Note that if \(u_n \in [1,2]\), \(\frac{1}{u_n} \in [\tfrac12, 1]\) and \(1+\frac{1}{u_{n}} \in [\tfrac32,2] \subset [1,2]\). Therefore \(u_{n+1} \in [1,2]\).
Therefore since \(u_1 \in [1,2]\) and \(u_n \in [1,2] \Rightarrow u_{n+1} \in [1,2]\) \(u_n \in [1,2]\) for all \(n \ge 1\)
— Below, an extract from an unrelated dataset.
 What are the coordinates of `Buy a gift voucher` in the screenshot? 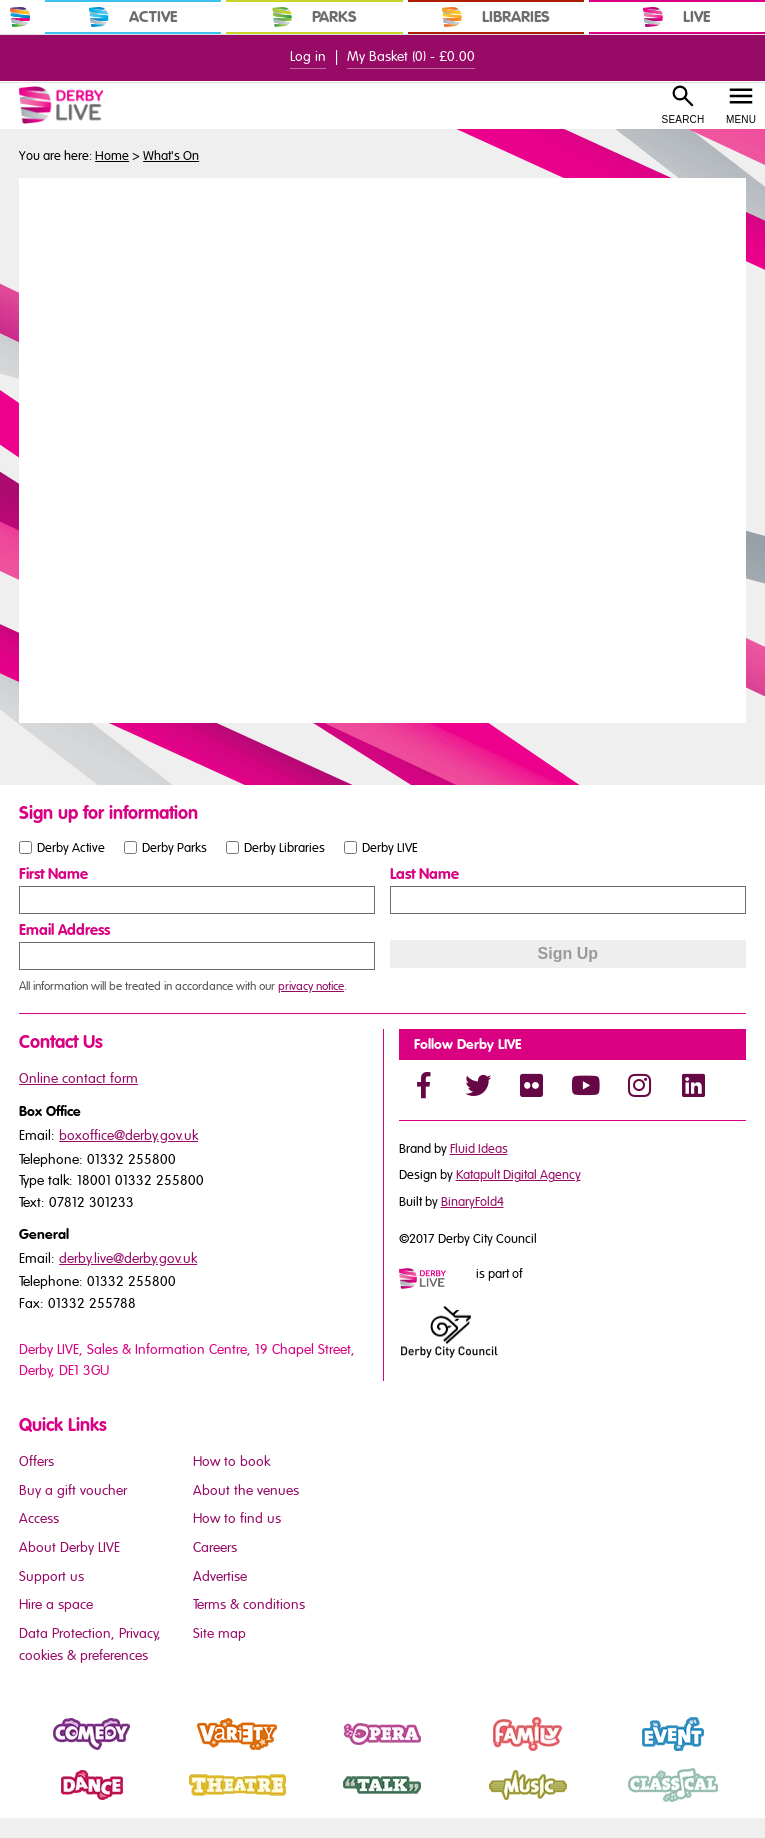 It's located at (73, 1490).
First notice that \(u_3 = \frac32 > u_1\) and therefore by the recursion we found in the first part, \(u_{2n+1}-u_{2n-1} > 0\) so \(u_{2k+1}\) is increasing and bounded, and so by our theorem converges to a limit. Suppose this limit is \(L\), then we must have \(L = 1 + \frac1{L} \Rightarrow L^2 - L - 1 = 0 \Rightarrow L = \frac{1+\sqrt5}{2}\) since it must be in \([1,2]\).
Similarly, not that \(u_4 = \frac{5}{3} < u_2\) and so \(u_{2k+2} - u_{2k} < 0\) and \(-u_{2k}\) is increasing and bounded above. Therefore it tends to a limit (and so does \(u_{2k}\)). By the same reasoning as before, it's the same limit, \(\frac{1+\sqrt5}{2}\) and therefore the sequence converges.
If \(u_1 = 3, u_2 = \frac43 \in [1,2]\) so we have our sequence being bounded and all the same logic will follow through.